As one of the most generous share markets in the world with an average dividend yield of 4%, there certainly is a lot of choice for income investors.
To help narrow things down, I have picked out two high-yield dividend shares that are on my shopping list at the moment.
They are as follows:
Dicker Data Ltd (ASX: DDR)
One of my favourite dividend shares on the market at the moment is this leading wholesale distributor of computer hardware and software. The founder-led company may not have the most exciting business, but it certainly has been booming over the last few years. Earlier this week the company provided a trading update which revealed that it has beaten its full-year guidance ever so slightly in FY 2017 with a 10.2% lift in revenue and a 9.9% increase in pre-tax profits.
Management also advised that the board has declared a final dividend of 4.8 cents per share, bringing its full-year dividend to 16.8 cents per share. Based on its last close price, this equates to an annual fully franked 5.7% yield. I expect more of the same from Dicker Data in FY 2018.
Telstra Corporation Ltd (ASX: TLS)
Yesterday Telstra reported a solid half-year result that gave me confidence to believe that it is capable of delivering on its short-term targets. As a result, I believe that its proposed 22 cents per share dividend for FY 2018 is sustainable for at least the next couple of years. After which, a lot will depend on the success of its investments and cost controls.

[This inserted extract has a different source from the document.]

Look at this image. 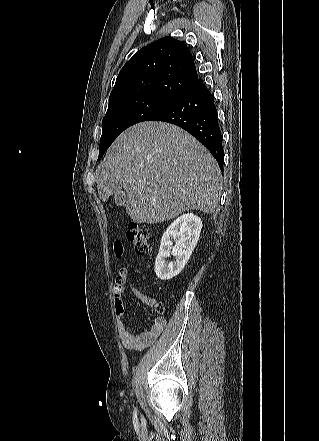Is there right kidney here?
<instances>
[{"label":"right kidney","instance_id":"ca27d5eb","mask_svg":"<svg viewBox=\"0 0 319 441\" xmlns=\"http://www.w3.org/2000/svg\"><path fill=\"white\" fill-rule=\"evenodd\" d=\"M201 229L202 220L192 213L183 214L169 225L161 238L155 261V273L159 279L169 280L182 271L199 240ZM170 252L175 259L167 263Z\"/></svg>","mask_w":319,"mask_h":441}]
</instances>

Furthermore, the more I read about it, the more optimistic I am on the potential for the 5G network. I believe this could be a cash cow for the telco giant and a way to potentially bypass the NBN and its weak margins. At the current share price Telstra provides a fully franked 6.4% forward dividend. In light of this, I would choose Telstra ahead of industry peers Vocus Group Ltd (ASX: VOC) and TPG Telecom Ltd (ASX: TPM).